If the geocentrists refuse to follow the Church’s Magisterium, if they refuse to acknowledge that the Catholic Church does not teach geocentrism as a matter of faith, then the only way to hang on to their “prize” is to smash the priceless vase, the Catholic Faith itself. As we’ve seen in Part 1 and Part 2 of this essay, that’s basically what they do.
The new geocentrists must decide. The only way they can maintain their supposed contradiction between the seventeenth-century decrees and the words and actions of Magisterium since that time is if they reject the Church’s norms of strict canonical interpretation.
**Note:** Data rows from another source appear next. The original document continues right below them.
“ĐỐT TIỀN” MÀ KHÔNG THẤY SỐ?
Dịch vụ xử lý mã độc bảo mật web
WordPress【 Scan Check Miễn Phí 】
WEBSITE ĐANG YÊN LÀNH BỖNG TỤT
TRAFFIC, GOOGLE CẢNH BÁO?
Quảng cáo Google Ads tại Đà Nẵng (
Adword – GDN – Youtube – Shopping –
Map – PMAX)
If they do that, they just as clearly have themselves fallen into a heresy formally defined in Auctorem Fidei by Pope Pius VI. Conversely, if they accept the Church’s own norms of strict canonical interpretation, they can free themselves from the heresy to which their position inevitably leads. These same principles eliminate the anomaly they insist exists between the seventeenth-century decrees and later magisterial acts that give freedom to Catholics to hold non-geocentric views. In short, they must abandon their insistence that geocentrism has been and remains official Church teaching, or else fall into heresy themselves.
Yet again the choice comes down to this stark question: Who are you going to follow, the Catholic Church or the new geocentrists? It’s one or the other.